The solution needs to be completely invisible to users and level designers, and minimally burden coders who want to change something (e.g. rename a field because they thought of a better name).
Some object graphs we serialize are rooted in one class, some in others. Forward compatibility is not needed.
Potentially breaking changes (and what happens when we serialize the old version and deserialize into the new):
- add field (gets default-initialized)
- change field type (failure)
- rename field (equivalent to removing it and adding a new one)
- change property to field and back (equivalent to a rename)
- change autoimplemented property to use backing field (equivalent to a rename)
- add superclass (equivalent to adding its fields to the current class)
- interpret a field differently (e.g. was in degrees, now in radians)
- for types implementing ISerializable we may change our implementation of the ISerializable methods (e.g. start using compression within the ISerializable implementation for some really large type)
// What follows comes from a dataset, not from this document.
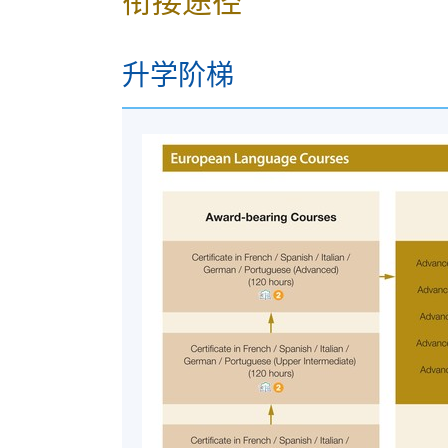
衔接途径
港大保良何鸿燊社区书院
升学阶梯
- Rename a class, rename an enum value
I have read about:
- Version Tolerant Serialization
- IDeserializationCallback
- [OptionalField(VersionAdded)]
- [OnDeserializing], [OnDeserialized], [OnSerializing], [OnSerialized].
- [NotSerialized]
My current solution:
- We make as many changes as possible non-breaking, by using stuff like the OnDeserializing callback.
- We schedule breaking changes for once every 2 weeks, so there's less compatibility code to keep around.
- Everytime before we make a breaking change, we copy all the [Serializable] classes we use, into a namespace/folder called OldClassVersions.VersionX (where X is the next ordinal number after the last one). We do this even if we aren't going to be making a release soon.
- When writing to file, what we serialize is an instance of this class: class SaveFileData { int version; object data; }
- When reading from file, we deserialize the SaveFileData and pass it to an iterative "update" routine that does something like this:
.
for(int i = loadedData.version; i < CurrentVersion; i++)
{
// Update() takes an instance of OldVersions.VersionX.TheClass
// and returns an instance of OldVersions.VersionXPlus1.TheClass
loadedData.data = Update(loadedData.data, i);
}
- For convenience, the Update() function, in its implementation, can use a CopyOverlappingPart() function that uses reflection to copy as much data as possible from the old version to the new version. This way, the Update() function can only handle stuff that actually changed.
Some problems with that:
- the deserializer deserializes to class Foo rather than to class OldClassVersions.Version5.Foo - because class Foo is what was serialized.
- almost impossible to test or debug
- requires to keep around old copies of a lot of classes, which is error-prone, fragile and annoying
- I don't know what to do when we want to rename a class
This should be a really common problem. How do people usually solve it?